Given a $C^{k}$-manifold what is the maximal $l$ that allows to have a good definition of a $C^{l}$-vector field on that manifold? In some textbooks is given a definition with $l=k-1$ and restriction $k\ge2$, in others with $l=k$ without restriction on $k$, but there isn't a proof of one or other choice, only definition.
Is there a proof? Why the maximal $l$ is $l=k-1$ or $k=l$?
In these cases is the vector field still a derivation?
I've always had to deal with smooth manifold and so it's something new for me to consider this details.
Here is an explanation why $l=k-1$ is the right answer. Let $f: U\to U'$ be a $C^k$-smooth diffeomorphism of open subsets of ${\mathbb R}^n$, i.e. $f, f^{-1}$ are differentiable of order $k$ with continuous partial derivatives of order $k$. Note that by the inverse function theorem in ${\mathbb R}^n$ it suffices to assume that $f$ is a $C^k$-smooth bijection with invertible derivative at all points of $U$. Let $V$ be a $C^m$-smooth vector field on $U$. Then the "push-forward" of $V$ under $f$, denoted $f_*(V)$, is given by $$ W(y)= Df(x)\cdot V(x), y=f(x). $$ For instance, even if $V$ is $C^\infty$, the matrix-valued function $Df(x)$ is only $C^{k-1}$-smooth and, hence, one expects $W(y)$ to be only $C^{k-1}$-smooth. Note that if $V$ is $C^m, m=k-1$ and $f$ is $C^k$, the vector field
$$ W(y)=Df(f^{-1}(y))\cdot V(f^{-1}(y)) $$ is at least $C^m$. (Composition and product of $C^m$-smooth maps is again $C^m$).

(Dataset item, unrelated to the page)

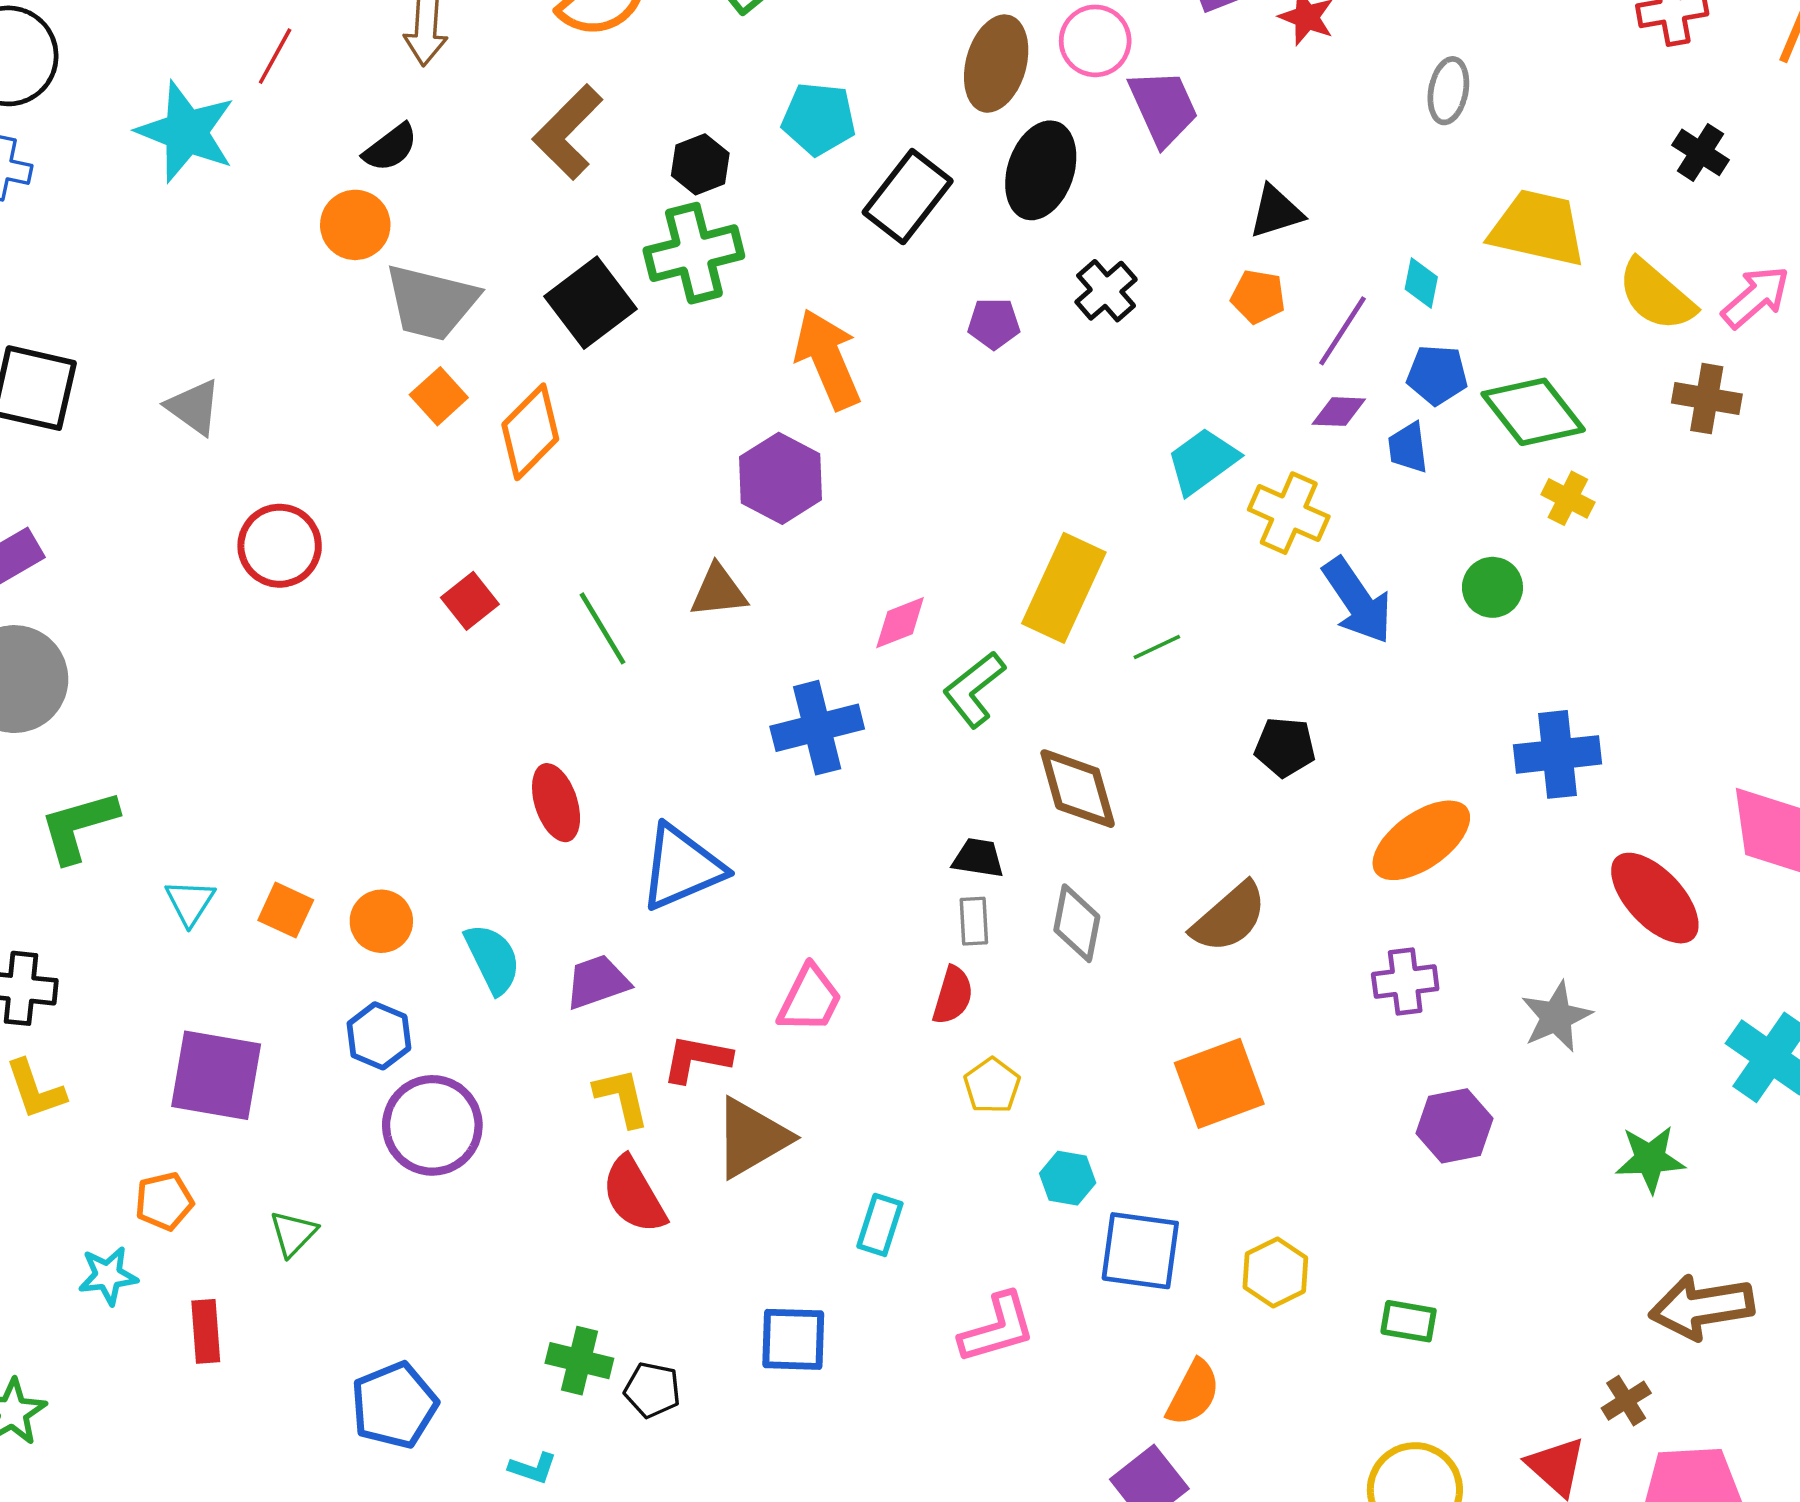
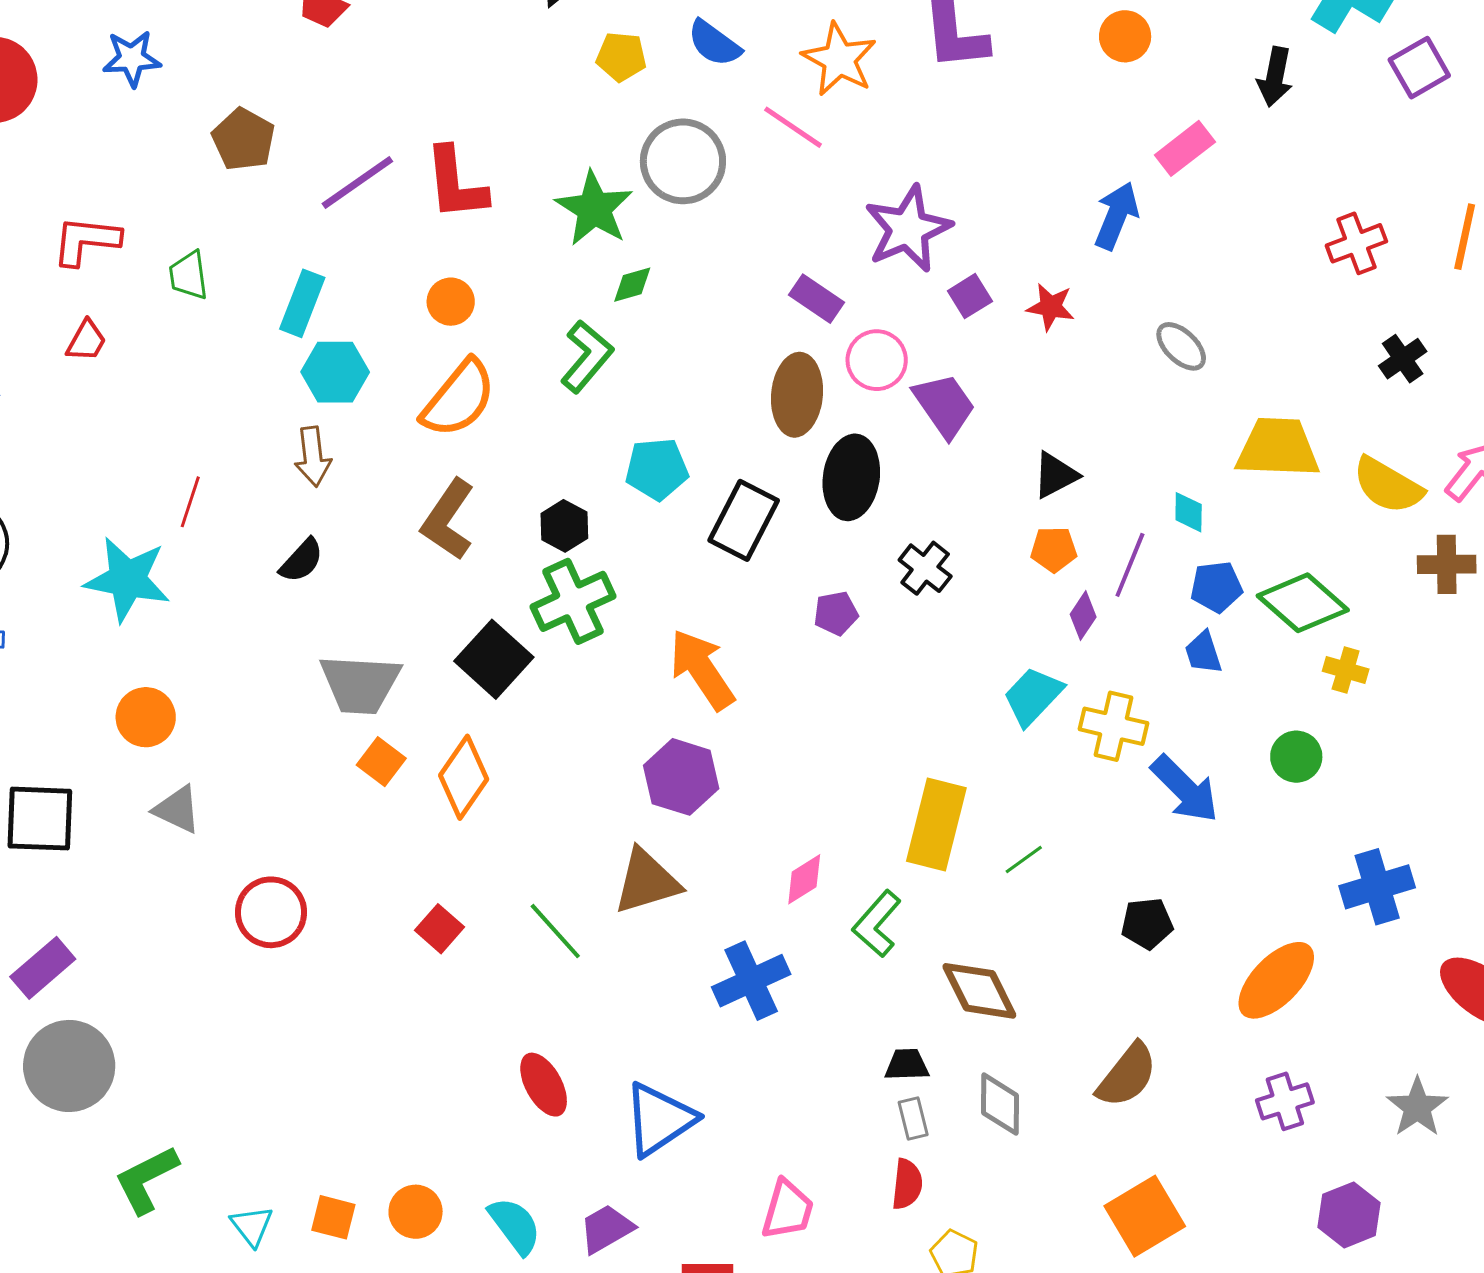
gray ellipse: (1448, 91) -> (1181, 346), turned -46
black cross: (1701, 152) -> (1403, 359), turned 33
orange circle: (355, 225) -> (146, 717), moved
purple diamond: (1339, 412) -> (1083, 616), moved, turned -48
brown triangle: (718, 591) -> (647, 881), size x1.4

To check that one cannot do better than $m=k-1$, consider an example with $n=1$, $k=1$: $$ f(x)=\begin{cases} x^2+x& \text{if } x\ge 0\\ -x^2+x& \text{if } x\le 0 \end{cases} $$ This is a $C^1$-smooth diffeomorphism.
Take the constant vector field $V(x)=1$. (I intentionally do now use the math notation $V=\frac{\partial}{\partial x}$ for such vector fields since, most likely, you are not familiar with this formalism.) Then $W=f_*(V)$ is given by $f'(f^{-1}(y))$, i.e. $$ W(y)=\begin{cases} \sqrt{1+ 4y}& \text{if } y\ge 0\\ \sqrt{1- 4y}& \text{if } y\le 0 \end{cases} $$ I will leave it to you to check that $W(y)$ is continuous but not differentiable, hence, you only get $m=k-1=0$-smoothness (i.e. continuity) of $W$ in this example, just as expected.
To conclude: If $M$ is a $C^k$-smooth manifold, you can define $C^{k-1}$-smooth vector fields on $M$ (as vector fields which are $C^{k-1}$-smooth in local coordinates) but not $C^k$-smooth vector fields on $M$.